## DATA PROVIDED
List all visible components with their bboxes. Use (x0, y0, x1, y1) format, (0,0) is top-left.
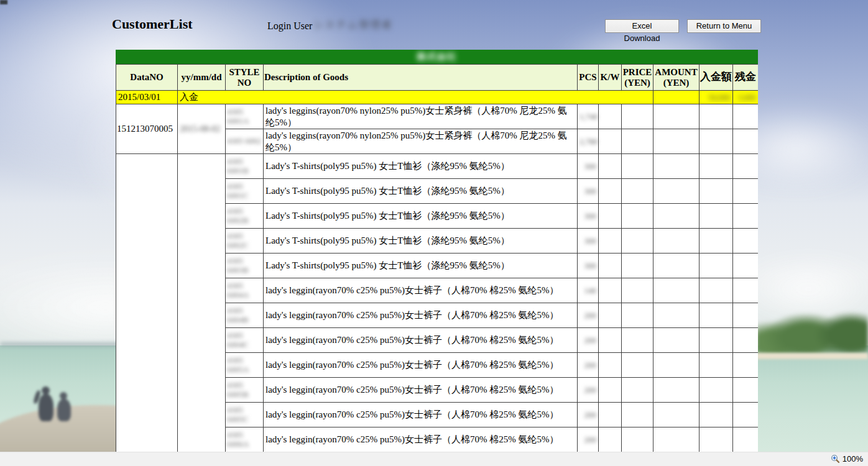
amount-cell (653, 179, 699, 204)
col-header-pcs: PCS (578, 65, 599, 91)
pcs-cell-blurred: 300 (578, 229, 599, 254)
nyukin-cell (699, 353, 733, 378)
description-cell: Lady's T-shirts(poly95 pu5%) 女士T恤衫（涤纶95%… (264, 179, 578, 204)
styleno-cell-blurred: 4305 6004A (226, 278, 264, 303)
amount-cell (653, 353, 699, 378)
col-header-styleno: STYLE NO (226, 65, 264, 91)
kw-cell (599, 229, 622, 254)
col-header-zankin: 残金 (733, 65, 759, 91)
pcs-cell-blurred: 300 (578, 254, 599, 278)
description-cell: Lady's T-shirts(poly95 pu5%) 女士T恤衫（涤纶95%… (264, 154, 578, 179)
payment-nyukin-cell-blurred: 50,000 (699, 91, 733, 104)
price-cell (622, 427, 653, 452)
description-cell: lady's leggin(rayon70% c25% pu5%)女士裤子（人棉… (264, 303, 578, 328)
styleno-cell-blurred: 4305 6002C (226, 229, 264, 254)
zankin-cell (733, 278, 759, 303)
nyukin-cell (699, 204, 733, 229)
date-cell-blurred: 2015-08-02 (178, 104, 226, 154)
kw-cell (599, 104, 622, 129)
price-cell (622, 254, 653, 278)
styleno-cell-blurred: 4305 6002B (226, 204, 264, 229)
zoom-control[interactable]: 100% (831, 454, 863, 464)
pcs-cell-blurred: 200 (578, 427, 599, 452)
styleno-cell-blurred: 4305 6001A (226, 104, 264, 129)
pcs-cell-blurred: 200 (578, 378, 599, 403)
description-cell: lady's leggin(rayon70% c25% pu5%)女士裤子（人棉… (264, 328, 578, 353)
price-cell (622, 229, 653, 254)
nyukin-cell (699, 427, 733, 452)
table-row: 4305 6001B Lady's T-shirts(poly95 pu5%) … (116, 154, 759, 179)
col-header-price: PRICE (YEN) (622, 65, 653, 91)
price-cell (622, 278, 653, 303)
styleno-cell-blurred: 4305 6004C (226, 328, 264, 353)
photo-artifact (0, 0, 7, 4)
pcs-cell-blurred: 200 (578, 353, 599, 378)
pcs-cell-blurred: 200 (578, 403, 599, 427)
nyukin-cell (699, 254, 733, 278)
customer-table: DataNO yy/mm/dd STYLE NO Description of … (116, 64, 758, 452)
pcs-cell-blurred: 140 (578, 278, 599, 303)
col-header-nyukin: 入金額 (699, 65, 733, 91)
col-header-date: yy/mm/dd (178, 65, 226, 91)
zankin-cell (733, 204, 759, 229)
description-cell: lady's leggin(rayon70% c25% pu5%)女士裤子（人棉… (264, 278, 578, 303)
zankin-cell (733, 179, 759, 204)
description-cell: lady's leggin(rayon70% c25% pu5%)女士裤子（人棉… (264, 378, 578, 403)
kw-cell (599, 328, 622, 353)
return-to-menu-button[interactable]: Return to Menu (687, 19, 761, 33)
price-cell (622, 378, 653, 403)
pcs-cell-blurred: 300 (578, 154, 599, 179)
payment-row: 2015/03/01 入金 50,000 5,000 (116, 91, 759, 104)
zankin-cell (733, 378, 759, 403)
table-header-row: DataNO yy/mm/dd STYLE NO Description of … (116, 65, 759, 91)
kw-cell (599, 129, 622, 154)
amount-cell (653, 303, 699, 328)
styleno-cell-blurred: 4305 6006A (226, 427, 264, 452)
price-cell (622, 303, 653, 328)
excel-download-button[interactable]: Excel Download (605, 19, 679, 33)
amount-cell (653, 278, 699, 303)
datano-cell-empty (116, 154, 178, 452)
pcs-cell-blurred: 300 (578, 179, 599, 204)
pcs-cell-blurred: 300 (578, 204, 599, 229)
kw-cell (599, 353, 622, 378)
zoom-level-label: 100% (843, 454, 863, 464)
nyukin-cell (699, 328, 733, 353)
date-cell-empty (178, 154, 226, 452)
nyukin-cell (699, 303, 733, 328)
amount-cell (653, 403, 699, 427)
col-header-description: Description of Goods (264, 65, 578, 91)
price-cell (622, 328, 653, 353)
styleno-cell-blurred: 4305 6005C (226, 403, 264, 427)
kw-cell (599, 204, 622, 229)
pcs-cell-blurred: 200 (578, 303, 599, 328)
description-cell: lady's leggins(rayon70% nylon25% pu5%)女士… (264, 129, 578, 154)
background-palm-trees (756, 311, 868, 355)
zoom-magnifier-icon (831, 454, 840, 464)
zankin-cell (733, 303, 759, 328)
nyukin-cell (699, 129, 733, 154)
login-user-label: Login User (267, 21, 312, 32)
amount-cell (653, 378, 699, 403)
nyukin-cell (699, 278, 733, 303)
price-cell (622, 353, 653, 378)
zankin-cell (733, 154, 759, 179)
col-header-kw: K/W (599, 65, 622, 91)
description-cell: Lady's T-shirts(poly95 pu5%) 女士T恤衫（涤纶95%… (264, 254, 578, 278)
description-cell: Lady's T-shirts(poly95 pu5%) 女士T恤衫（涤纶95%… (264, 204, 578, 229)
amount-cell (653, 154, 699, 179)
description-cell: lady's leggin(rayon70% c25% pu5%)女士裤子（人棉… (264, 403, 578, 427)
table-title-blurred: 株式会社 (116, 51, 758, 63)
kw-cell (599, 254, 622, 278)
zankin-cell (733, 328, 759, 353)
zankin-cell (733, 353, 759, 378)
amount-cell (653, 328, 699, 353)
kw-cell (599, 154, 622, 179)
zankin-cell (733, 254, 759, 278)
kw-cell (599, 179, 622, 204)
amount-cell (653, 129, 699, 154)
background-person (39, 394, 53, 421)
background-sand-strip (756, 353, 868, 359)
page-title: CustomerList (112, 16, 193, 32)
price-cell (622, 104, 653, 129)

## EXERCISE DETAILS
Keep every word of the records and none of the pictures when you print them again.

## ANSWER BOX
List all visible components with their bboxes. Use (x0, y0, x1, y1) format, (0,0) is top-left.
amount-cell (653, 179, 699, 204)
col-header-pcs: PCS (578, 65, 599, 91)
pcs-cell-blurred: 300 (578, 229, 599, 254)
nyukin-cell (699, 353, 733, 378)
description-cell: Lady's T-shirts(poly95 pu5%) 女士T恤衫（涤纶95%… (264, 179, 578, 204)
styleno-cell-blurred: 4305 6004A (226, 278, 264, 303)
amount-cell (653, 353, 699, 378)
col-header-styleno: STYLE NO (226, 65, 264, 91)
kw-cell (599, 229, 622, 254)
col-header-zankin: 残金 (733, 65, 759, 91)
pcs-cell-blurred: 300 (578, 254, 599, 278)
description-cell: Lady's T-shirts(poly95 pu5%) 女士T恤衫（涤纶95%… (264, 154, 578, 179)
payment-nyukin-cell-blurred: 50,000 (699, 91, 733, 104)
price-cell (622, 427, 653, 452)
description-cell: lady's leggin(rayon70% c25% pu5%)女士裤子（人棉… (264, 303, 578, 328)
styleno-cell-blurred: 4305 6002C (226, 229, 264, 254)
zankin-cell (733, 278, 759, 303)
nyukin-cell (699, 204, 733, 229)
date-cell-blurred: 2015-08-02 (178, 104, 226, 154)
kw-cell (599, 104, 622, 129)
price-cell (622, 254, 653, 278)
styleno-cell-blurred: 4305 6002B (226, 204, 264, 229)
zoom-control[interactable]: 100% (831, 454, 863, 464)
pcs-cell-blurred: 200 (578, 427, 599, 452)
styleno-cell-blurred: 4305 6001A (226, 104, 264, 129)
pcs-cell-blurred: 200 (578, 378, 599, 403)
description-cell: lady's leggin(rayon70% c25% pu5%)女士裤子（人棉… (264, 328, 578, 353)
price-cell (622, 229, 653, 254)
nyukin-cell (699, 427, 733, 452)
table-row: 4305 6001B Lady's T-shirts(poly95 pu5%) … (116, 154, 759, 179)
col-header-price: PRICE (YEN) (622, 65, 653, 91)
price-cell (622, 278, 653, 303)
styleno-cell-blurred: 4305 6004C (226, 328, 264, 353)
photo-artifact (0, 0, 7, 4)
pcs-cell-blurred: 200 (578, 353, 599, 378)
pcs-cell-blurred: 200 (578, 403, 599, 427)
nyukin-cell (699, 254, 733, 278)
customer-table: DataNO yy/mm/dd STYLE NO Description of … (116, 64, 758, 452)
pcs-cell-blurred: 140 (578, 278, 599, 303)
col-header-nyukin: 入金額 (699, 65, 733, 91)
col-header-date: yy/mm/dd (178, 65, 226, 91)
zankin-cell (733, 204, 759, 229)
description-cell: lady's leggin(rayon70% c25% pu5%)女士裤子（人棉… (264, 278, 578, 303)
zankin-cell (733, 179, 759, 204)
description-cell: lady's leggin(rayon70% c25% pu5%)女士裤子（人棉… (264, 378, 578, 403)
kw-cell (599, 328, 622, 353)
return-to-menu-button[interactable]: Return to Menu (687, 19, 761, 33)
price-cell (622, 378, 653, 403)
pcs-cell-blurred: 300 (578, 154, 599, 179)
payment-row: 2015/03/01 入金 50,000 5,000 (116, 91, 759, 104)
zankin-cell (733, 378, 759, 403)
table-header-row: DataNO yy/mm/dd STYLE NO Description of … (116, 65, 759, 91)
kw-cell (599, 129, 622, 154)
amount-cell (653, 303, 699, 328)
styleno-cell-blurred: 4305 6006A (226, 427, 264, 452)
price-cell (622, 303, 653, 328)
excel-download-button[interactable]: Excel Download (605, 19, 679, 33)
amount-cell (653, 278, 699, 303)
datano-cell-empty (116, 154, 178, 452)
pcs-cell-blurred: 300 (578, 179, 599, 204)
pcs-cell-blurred: 300 (578, 204, 599, 229)
kw-cell (599, 353, 622, 378)
zoom-level-label: 100% (843, 454, 863, 464)
nyukin-cell (699, 328, 733, 353)
date-cell-empty (178, 154, 226, 452)
nyukin-cell (699, 303, 733, 328)
amount-cell (653, 403, 699, 427)
col-header-description: Description of Goods (264, 65, 578, 91)
price-cell (622, 328, 653, 353)
styleno-cell-blurred: 4305 6005C (226, 403, 264, 427)
kw-cell (599, 204, 622, 229)
pcs-cell-blurred: 200 (578, 303, 599, 328)
description-cell: lady's leggins(rayon70% nylon25% pu5%)女士… (264, 129, 578, 154)
background-palm-trees (756, 311, 868, 355)
zoom-magnifier-icon (831, 454, 840, 464)
zankin-cell (733, 303, 759, 328)
nyukin-cell (699, 129, 733, 154)
login-user-label: Login User (267, 21, 312, 32)
amount-cell (653, 378, 699, 403)
nyukin-cell (699, 278, 733, 303)
price-cell (622, 353, 653, 378)
zankin-cell (733, 154, 759, 179)
col-header-kw: K/W (599, 65, 622, 91)
description-cell: Lady's T-shirts(poly95 pu5%) 女士T恤衫（涤纶95%… (264, 254, 578, 278)
description-cell: Lady's T-shirts(poly95 pu5%) 女士T恤衫（涤纶95%… (264, 204, 578, 229)
amount-cell (653, 154, 699, 179)
description-cell: lady's leggin(rayon70% c25% pu5%)女士裤子（人棉… (264, 403, 578, 427)
table-title-blurred: 株式会社 (116, 51, 758, 63)
kw-cell (599, 254, 622, 278)
zankin-cell (733, 328, 759, 353)
zankin-cell (733, 353, 759, 378)
amount-cell (653, 328, 699, 353)
kw-cell (599, 154, 622, 179)
zankin-cell (733, 254, 759, 278)
kw-cell (599, 179, 622, 204)
amount-cell (653, 129, 699, 154)
background-person (39, 394, 53, 421)
background-sand-strip (756, 353, 868, 359)
page-title: CustomerList (112, 16, 193, 32)
price-cell (622, 104, 653, 129)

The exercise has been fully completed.